Here's where the PTSD kicks in: I had prepared for the whole thing, the making of the pizza and the eating of it. In my brittleness, I couldn't deal with dividing the experience in half. I couldn't go to the class and enjoy making the pizza, knowing that I was being screwed out of partaking in it, if I wouldn't be at the dinner. I couldn't go to the dinner and enjoy the pizza, knowing that I was screwed out of the joy of helping make it, if I hadn't been to the class. I couldn't do both the class and the dinner and enjoy them, knowing the whole time that I was abandoning my usual afternoon routine, and knowing that I had been misled for two weeks about the class.

So I decided to bag both of them. Right after making that decision, Adam, our Editorial Manager, asked if I could come in to see some public disclosure documents he got hold of. I promised to arrive by 4 PM.

As I was leaving the Union around 3 to do errands on the way to that 4 PM meeting, I expected to see the class either in progress or wrapping up. It wasn't. I found out that the class hadn't happened yet. It was going to happen at 4 PM.

If I had known that the class was going to be at 4 PM I could have done my afternoon routine early and got back in time for both the class and the dinner.

I was livid. Twice in one day, I found out in two different ways that I had been misled. I pointed this out to our building manager. I told him I signed up for this event a month ago and the Union and the class provider had a month to get me the right information, and the best they can do is tell me one hour before it's going to happen?

I was more livid by his reaction. "You can still go to the class," he said.

"No, I can't. I keep my promises. I have an appointment at 4."

"Oh well."

That was it. "Oh well." No apology for jerking me around feeding me BS for a month. No apology for taking my time for granted, and assuming that I have no life but the life that is patronizingly doled out to me by him and DESC through their events.

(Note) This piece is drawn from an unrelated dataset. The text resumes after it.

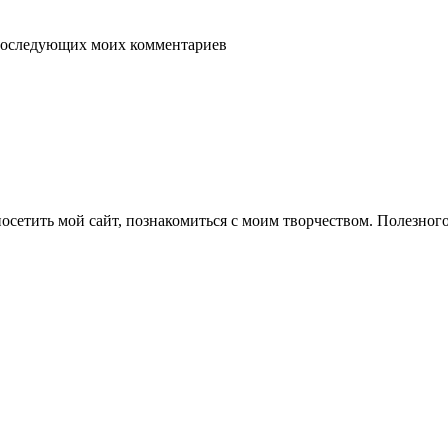
я последующих моих комментариев
осетить мой сайт, познакомиться с моим творчеством. Полезног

And I'm sure neither the building manager nor DESC will ever acknowledge that they are clueless about the special needs of their residents with PTSD.

The following closing rant is therefore directed to DESC:

Hello. Get this straight. I don't have borderline personality disorder. I make friends well. I'm not psychotic. I have excellent reality judgment. I'm not even especially neurotic.

I have PTSD. Look it up. It means I've been abused too much. You don't accommodate it by "drawing me out" into the community. I'm past that stage. I can find community myself, assholes. That's not my problem. Stop confusing me with the other mental patients who live here. It's your job to know the differences.

You accommodate the disorder by just not heaping more abuse on me. Don't feed me bullshit, apologize to me if and when you do, and keep the noise down in the next room, and I'll be just fine.